Records from a data source
•••

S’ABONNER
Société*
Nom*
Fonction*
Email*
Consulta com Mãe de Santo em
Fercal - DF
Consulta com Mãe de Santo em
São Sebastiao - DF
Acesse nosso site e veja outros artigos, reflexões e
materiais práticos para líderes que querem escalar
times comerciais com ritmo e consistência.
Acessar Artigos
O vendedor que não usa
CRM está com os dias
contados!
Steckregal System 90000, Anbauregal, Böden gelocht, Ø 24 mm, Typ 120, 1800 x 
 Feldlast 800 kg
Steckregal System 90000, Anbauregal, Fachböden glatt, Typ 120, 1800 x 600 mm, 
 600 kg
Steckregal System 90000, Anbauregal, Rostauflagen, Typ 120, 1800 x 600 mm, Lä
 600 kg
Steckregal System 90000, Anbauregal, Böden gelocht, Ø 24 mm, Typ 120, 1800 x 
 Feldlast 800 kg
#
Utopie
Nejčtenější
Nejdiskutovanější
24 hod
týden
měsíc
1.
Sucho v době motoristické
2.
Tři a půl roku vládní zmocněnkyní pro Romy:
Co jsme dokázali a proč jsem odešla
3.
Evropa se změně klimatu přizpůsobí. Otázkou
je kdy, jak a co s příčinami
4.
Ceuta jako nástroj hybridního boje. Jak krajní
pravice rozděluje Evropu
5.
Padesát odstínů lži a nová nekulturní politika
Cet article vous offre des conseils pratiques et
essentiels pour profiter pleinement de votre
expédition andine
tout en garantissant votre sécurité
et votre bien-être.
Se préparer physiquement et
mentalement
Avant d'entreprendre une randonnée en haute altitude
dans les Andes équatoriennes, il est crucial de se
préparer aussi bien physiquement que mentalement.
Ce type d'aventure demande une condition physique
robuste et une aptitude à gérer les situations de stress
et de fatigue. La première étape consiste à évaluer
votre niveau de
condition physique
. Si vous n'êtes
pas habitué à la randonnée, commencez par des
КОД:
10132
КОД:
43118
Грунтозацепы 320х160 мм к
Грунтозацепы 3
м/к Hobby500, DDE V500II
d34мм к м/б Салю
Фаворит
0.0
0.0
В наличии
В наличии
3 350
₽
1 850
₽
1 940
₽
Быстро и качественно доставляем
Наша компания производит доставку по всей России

•••

__What you should do__:
Reproduce all of the entries word for word. Omit nothing.

__Expected answer__:
S’ABONNER
Société*
Nom*
Fonction*
Email*
Consulta com Mãe de Santo em
Fercal - DF
Consulta com Mãe de Santo em
São Sebastiao - DF
Acesse nosso site e veja outros artigos, reflexões e
materiais práticos para líderes que querem escalar
times comerciais com ritmo e consistência.
Acessar Artigos
O vendedor que não usa
CRM está com os dias
contados!
Steckregal System 90000, Anbauregal, Böden gelocht, Ø 24 mm, Typ 120, 1800 x 
 Feldlast 800 kg
Steckregal System 90000, Anbauregal, Fachböden glatt, Typ 120, 1800 x 600 mm, 
 600 kg
Steckregal System 90000, Anbauregal, Rostauflagen, Typ 120, 1800 x 600 mm, Lä
 600 kg
Steckregal System 90000, Anbauregal, Böden gelocht, Ø 24 mm, Typ 120, 1800 x 
 Feldlast 800 kg
#
Utopie
Nejčtenější
Nejdiskutovanější
24 hod
týden
měsíc
1.
Sucho v době motoristické
2.
Tři a půl roku vládní zmocněnkyní pro Romy:
Co jsme dokázali a proč jsem odešla
3.
Evropa se změně klimatu přizpůsobí. Otázkou
je kdy, jak a co s příčinami
4.
Ceuta jako nástroj hybridního boje. Jak krajní
pravice rozděluje Evropu
5.
Padesát odstínů lži a nová nekulturní politika
Cet article vous offre des conseils pratiques et
essentiels pour profiter pleinement de votre
expédition andine
tout en garantissant votre sécurité
et votre bien-être.
Se préparer physiquement et
mentalement
Avant d'entreprendre une randonnée en haute altitude
dans les Andes équatoriennes, il est crucial de se
préparer aussi bien physiquement que mentalement.
Ce type d'aventure demande une condition physique
robuste et une aptitude à gérer les situations de stress
et de fatigue. La première étape consiste à évaluer
votre niveau de
condition physique
. Si vous n'êtes
pas habitué à la randonnée, commencez par des
КОД:
10132
КОД:
43118
Грунтозацепы 320х160 мм к
Грунтозацепы 3
м/к Hobby500, DDE V500II
d34мм к м/б Салю
Фаворит
0.0
0.0
В наличии
В наличии
3 350
₽
1 850
₽
1 940
₽
Быстро и качественно доставляем
Наша компания производит доставку по всей России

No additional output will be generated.